Help with Prune/Retention Settings

Environment:

I have several computers in my network that all, with various programs, backup to my Synology NAS drive. The NAS runs Duplicacy via Docker and uplifts everything to a Backblaze B2 bucket.

All backups work absolutely fine, backup as needed, and I have both a Check schedule running and semi-regularly check my backups are valid by restoring randomly selected files.

Everything is running smoothly.

The Question:

I have a scheduled task inside Duplicacy that runs housekeeping. Its main job is to Prune the backups in storage at Backblaze. The setting I have for this is currently:

-keep 0:360 -keep 30:180 -keep 7:30 -keep 1:7

Now I’ve noticed I’m starting to pay Backblaze more each month that I’d like, or I think is necessary, so I’d like to scale this down so Backblaze is only ever storing the last month worth of backups and nothing beyond that.
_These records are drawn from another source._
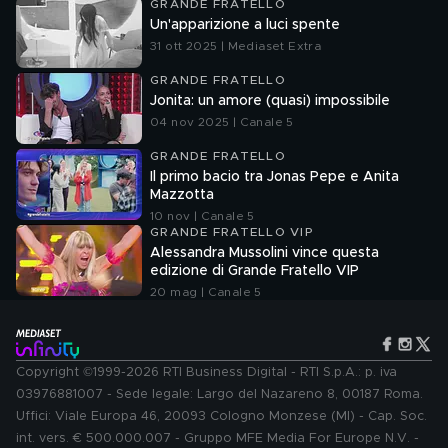
GRANDE FRATELLO
Un'apparizione a luci spente
31 ott 2025 | Mediaset Extra
GRANDE FRATELLO
Jonita: un amore (quasi) impossibile
04 nov 2025 | Canale 5
GRANDE FRATELLO
Il primo bacio tra Jonas Pepe e Anita
Mazzotta
10 nov | Canale 5
GRANDE FRATELLO VIP
Alessandra Mussolini vince questa
edizione di Grande Fratello VIP
20 mag | Canale 5
Copyright ©1999-2026 RTI Business Digital - RTI S.p.A.: p. iva
03976881007 - Sede legale: Largo del Nazareno 8, 00187 Roma.
Uffici: Viale Europa 46, 20093 Cologno Monzese (MI) - Cap. Soc.
int. vers. € 500.000.007 - Gruppo MFE Media For Europe N.V. -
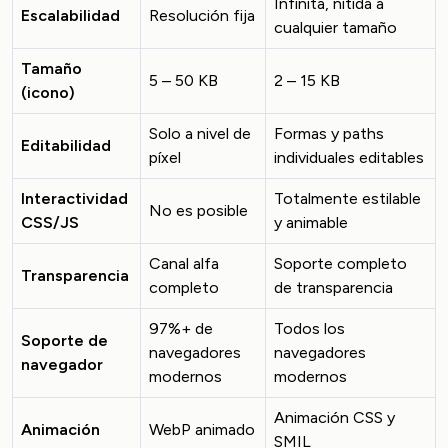
Infinita, nítida a
Escalabilidad
Resolución fija
cualquier tamaño
Tamaño
5 – 50 KB
2 – 15 KB
(icono)
Solo a nivel de
Formas y paths
Editabilidad
píxel
individuales editables
Interactividad
Totalmente estilable
No es posible
CSS/JS
y animable
Canal alfa
Soporte completo
Transparencia
completo
de transparencia
97%+ de
Todos los
Soporte de
navegadores
navegadores
navegador
modernos
modernos
Animación CSS y
Animación
WebP animado
SMIL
The reason for this thread is I’m a little confused as to how the Prune schedule works and exactly what command I’d need to achieve this.
I know my -keep 0:360 means no revisions older than 360 days (basically, a year), so am I correct in thinking my new revised command should be:

-keep 0:360 -keep 0:180 -keep 1:30 -keep 1:7

That would give me only 1 copy at a month old, I think? But what does the 1:7 mean? The help documents say it’s “1 revision for revisions older than 7 days”. Why older than 7 days? I want 1 revision each day, which is when the backup happens, and then nothing over a month; i.e. I only ever want 30 rolling days backups. Does the above command satisfy that?

Apologies if this is a simple question, but I’m having a hard time following how these retention commands work.

You want this:
-keep 0:180 -keep 1:30

That will not keep any snapshots older than 6 months; it will delete them all. It will then keep 1 snapshot every day for any snapshots older than 1 month. For any snapshots made within a month, it will just keep every single snapshot you create. (Technically, you don’t even need that second -keep because you are only backing up once a day, so in practice it’s not really going to delete anything.

The help documents say it’s “1 revision for revisions older than 7 days”. Why older than 7 days?

Because the command you are running is prune which is a command to DELETE snapshots. -keep is just a flag. It’s saying, “while you are in the processing deleting a bunch of stuff, don’t delete this stuff.”

If you want 1 snapshot for each day up to 30, then just make sure you run a backup at least every day. On the other hand, if you were backup up every hour, then you might want to add more flags to decide how many of those to keep.

2 Likes

That makes, sense; thank you.

One more thing, most of my backups are daily, but I also have two jobs scheduled on the NAS that backup weekly on a specific day. These are backups that aren’t subject to much change, so don’t need as frequent snapshotting.

In the example you gave - -keep 0:180 -keep 1:30 - can I assume, then, that the daily backups will be one as day and not go over 30 days (i.e there will be 30 copies of them) and the weekly ones will have four historical examples?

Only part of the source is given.